Осыпалась с неба серая, чуть подсвеченная радугой водяная пыль. Варька двигалась птичьим скоком, дергала сорочьим зрачком. Полина смотрела в синие, холодные травы, думала: «А может, и впрямь так надо? Легко, по-птичьи. Кинуть все — и пойти, и поплыть, полететь без оглядки по людям, по землям. Одним днем, одним скоротечным дыханием. Примут — не примут. Приголубят — обидят. Запомнят — навек позабудут. Как цыганка в красной накидке…» Может, и жить, как в спектакле, который смотрела давно с Алексеем в первой их молодости. Сцена в лучах и сверкании. Цыганские сарафаны и платья.

Алексей разбранил спектакль. Сказал: вранье, не бывает. А она-то знала: бывает. Только не с ней, с другими. Надо другой родиться. Цыганкой в красной накидке…

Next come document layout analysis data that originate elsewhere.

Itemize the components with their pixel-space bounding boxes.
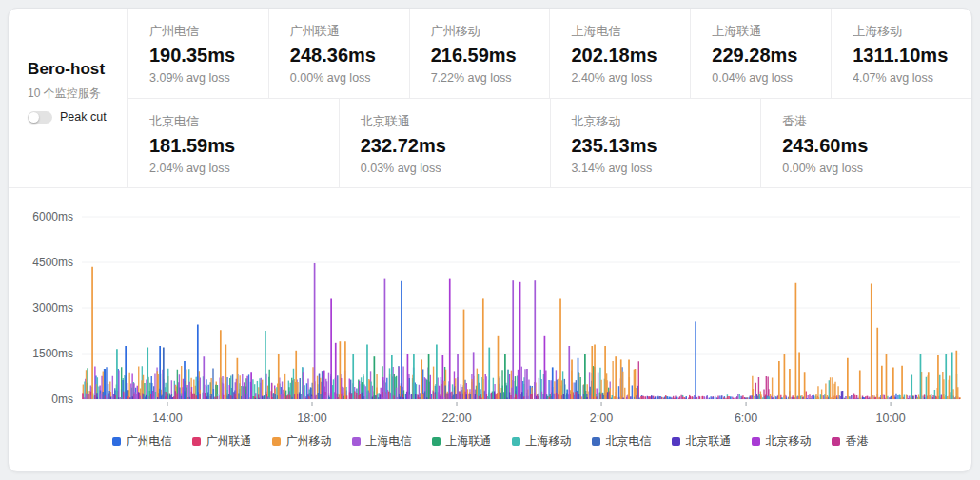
legend-label: 上海联通: [446, 433, 492, 450]
stat-node-name: 广州联通: [290, 23, 409, 40]
stat-avg-loss: 3.09% avg loss: [149, 71, 268, 85]
legend-swatch-icon: [832, 437, 840, 446]
legend-item[interactable]: 上海移动: [512, 433, 572, 450]
monitor-stat-card[interactable]: 上海联通 229.28ms 0.04% avg loss: [690, 9, 831, 98]
monitor-stat-card[interactable]: 香港 243.60ms 0.00% avg loss: [760, 99, 971, 188]
svg-text:2:00: 2:00: [590, 412, 613, 425]
legend-swatch-icon: [752, 437, 760, 446]
stat-node-name: 北京电信: [149, 113, 339, 130]
svg-text:4500ms: 4500ms: [32, 256, 73, 269]
svg-text:6:00: 6:00: [735, 412, 757, 425]
legend-label: 北京移动: [766, 433, 812, 450]
stat-latency-value: 181.59ms: [149, 135, 339, 157]
monitor-stat-card[interactable]: 上海移动 1311.10ms 4.07% avg loss: [831, 9, 971, 98]
svg-text:10:00: 10:00: [875, 412, 905, 425]
monitor-stat-card[interactable]: 北京移动 235.13ms 3.14% avg loss: [550, 99, 761, 188]
stats-grid: 广州电信 190.35ms 3.09% avg loss 广州联通 248.36…: [127, 9, 971, 187]
monitor-card: Bero-host 10 个监控服务 Peak cut 广州电信 190.35m…: [8, 8, 972, 472]
stat-avg-loss: 0.03% avg loss: [361, 162, 550, 175]
svg-text:0ms: 0ms: [51, 393, 73, 406]
monitor-stat-card[interactable]: 广州移动 216.59ms 7.22% avg loss: [409, 9, 550, 98]
host-title: Bero-host: [28, 60, 127, 79]
legend-label: 广州联通: [206, 433, 252, 450]
stat-avg-loss: 2.04% avg loss: [149, 162, 339, 175]
legend-label: 上海移动: [526, 433, 572, 450]
stat-node-name: 香港: [782, 113, 971, 130]
stat-node-name: 北京联通: [361, 113, 550, 130]
stat-node-name: 广州电信: [149, 23, 268, 40]
legend-swatch-icon: [272, 437, 281, 446]
toggle-knob-icon: [29, 112, 39, 123]
legend-item[interactable]: 广州联通: [192, 433, 252, 450]
stat-avg-loss: 0.04% avg loss: [712, 71, 831, 85]
legend-item[interactable]: 香港: [832, 433, 869, 450]
chart-legend: 广州电信 广州联通 广州移动 上海电信 上海联通 上海移动 北京电信 北京联通 …: [9, 433, 971, 450]
host-subtitle: 10 个监控服务: [28, 86, 127, 102]
stat-avg-loss: 3.14% avg loss: [572, 162, 761, 175]
svg-text:1500ms: 1500ms: [32, 347, 73, 360]
legend-label: 北京联通: [686, 433, 732, 450]
stat-latency-value: 202.18ms: [571, 45, 690, 67]
stat-avg-loss: 0.00% avg loss: [290, 71, 409, 85]
legend-swatch-icon: [432, 437, 441, 446]
legend-item[interactable]: 广州移动: [272, 433, 332, 450]
peak-cut-label: Peak cut: [60, 110, 107, 124]
chart-section: 0ms1500ms3000ms4500ms6000ms14:0018:0022:…: [9, 187, 971, 471]
legend-label: 香港: [846, 433, 869, 450]
stat-latency-value: 190.35ms: [149, 45, 268, 67]
legend-label: 上海电信: [366, 433, 412, 450]
svg-text:14:00: 14:00: [152, 412, 182, 425]
svg-text:6000ms: 6000ms: [32, 210, 73, 223]
stat-avg-loss: 0.00% avg loss: [782, 162, 971, 175]
chart-canvas: 0ms1500ms3000ms4500ms6000ms14:0018:0022:…: [9, 188, 971, 471]
monitor-stat-card[interactable]: 广州电信 190.35ms 3.09% avg loss: [127, 9, 268, 98]
legend-swatch-icon: [112, 437, 121, 446]
stat-latency-value: 229.28ms: [712, 45, 831, 67]
legend-item[interactable]: 上海联通: [432, 433, 492, 450]
stats-row-2: 北京电信 181.59ms 2.04% avg loss 北京联通 232.72…: [127, 98, 971, 188]
svg-text:18:00: 18:00: [297, 412, 326, 425]
legend-swatch-icon: [512, 437, 520, 446]
legend-item[interactable]: 北京电信: [592, 433, 652, 450]
stat-avg-loss: 4.07% avg loss: [853, 71, 971, 85]
stat-latency-value: 248.36ms: [290, 45, 409, 67]
monitor-stat-card[interactable]: 广州联通 248.36ms 0.00% avg loss: [268, 9, 409, 98]
legend-swatch-icon: [672, 437, 680, 446]
legend-label: 广州电信: [127, 433, 172, 450]
monitor-stat-card[interactable]: 北京联通 232.72ms 0.03% avg loss: [339, 99, 550, 188]
stat-latency-value: 235.13ms: [572, 135, 761, 157]
svg-text:3000ms: 3000ms: [32, 301, 73, 315]
svg-text:22:00: 22:00: [441, 412, 471, 425]
legend-swatch-icon: [192, 437, 201, 446]
stat-node-name: 上海移动: [853, 23, 971, 40]
stat-avg-loss: 7.22% avg loss: [431, 71, 550, 85]
stat-latency-value: 232.72ms: [361, 135, 550, 157]
stat-node-name: 北京移动: [572, 113, 761, 130]
header: Bero-host 10 个监控服务 Peak cut 广州电信 190.35m…: [9, 9, 971, 187]
monitor-stat-card[interactable]: 上海电信 202.18ms 2.40% avg loss: [549, 9, 690, 98]
legend-swatch-icon: [592, 437, 600, 446]
peak-cut-toggle[interactable]: [28, 111, 52, 124]
stat-node-name: 广州移动: [431, 23, 550, 40]
stat-latency-value: 243.60ms: [782, 135, 971, 157]
host-block: Bero-host 10 个监控服务 Peak cut: [9, 9, 127, 187]
legend-item[interactable]: 广州电信: [112, 433, 172, 450]
stat-latency-value: 216.59ms: [431, 45, 550, 67]
legend-item[interactable]: 北京联通: [672, 433, 732, 450]
legend-swatch-icon: [352, 437, 361, 446]
legend-item[interactable]: 上海电信: [352, 433, 412, 450]
legend-item[interactable]: 北京移动: [752, 433, 812, 450]
legend-label: 北京电信: [606, 433, 652, 450]
stat-latency-value: 1311.10ms: [853, 45, 971, 67]
stat-node-name: 上海电信: [571, 23, 690, 40]
stat-node-name: 上海联通: [712, 23, 831, 40]
monitor-stat-card[interactable]: 北京电信 181.59ms 2.04% avg loss: [127, 99, 339, 188]
peak-cut-row: Peak cut: [28, 110, 127, 124]
legend-label: 广州移动: [286, 433, 332, 450]
stat-avg-loss: 2.40% avg loss: [571, 71, 690, 85]
stats-row-1: 广州电信 190.35ms 3.09% avg loss 广州联通 248.36…: [127, 9, 971, 98]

— Что я тебя хотела спросить, — тронула ее Варька за локоть, — не дашь до получки десятку? Любке купить гостинчик… А то Витьку попросишь — не даст. Скажет, со шкипером народила, пусть шкипер и платит… А ей сандалетки красные нравятся, как раз лежат в промтоварах.

— Зайди, я дам, — ответила Полина.

— Я зайду к тебе, Поль…


Обход ее завершался. Заткнув в карман ватника тетрадку учета, она устало брела к большаку, вдоль березовых островков. То ли след самолетных опрыскиваний, то ли ожог близкой осени: в круглых березовых кронах отдельно и ярко желтели ветки. Стадо ходило по пастбищу, черно-белое, ровно отсеченное от соседнего, пустого квадрата.

Полина поклонилась совхозному пастуху Андрею Тихоновичу, долголицему старику с блестящими стальными зубами. Тот ответил своей железной улыбкой, и Полина отрешенно подумала: «Трубы в земле железные, и трава железная, и пастух железный, и коровы ходят железные, носят железное молоко». Но Андрей Тихонович мигал на нее чисто и кротко стариковскими голубыми глазами. И Полина устыдилась своей неверной о старике догадки.

— Спасибо, говорю вам, луга нам сдаете, да… Хорошо, говорю, стало гонять. А то раньше, бывало, там клочок, там вершок. Пока нагоняешь за день, ноги в ремонт отдавай, да… А теперь хорошо! Запустишь в клетку, поглядывай. Лежи, вспоминай. Сгонял на пруды к обеду, опять лежи, вспоминай. Вот так…

— А что вспоминать-то? — спросила Полина, опускаясь устало среди колыхания рогов, блеска глаз, хруста и шороха, и подумала: «Что там, в убеленной голове старика, под трепаным картузом?» — А о чем вспоминать, Андрей Тихоныч?

— Да всяко! — ответил старик. — Камышин, родню свою вспоминаю. Отца с матерью. Как в подпасках ходил. Степь вспоминаю, Волгу… Я с коровами рос, с коровами, должно, и помирать буду. Их лучше людей понимаю…

— Что ж коров вспоминать-то? Так ты их от Камышина до сих мест и гонишь всю жизнь? Небось сколько кнутов перетер! — усмехнулась она.

— Много, много кнутов перетер. А еще больше об меня перетерли, да…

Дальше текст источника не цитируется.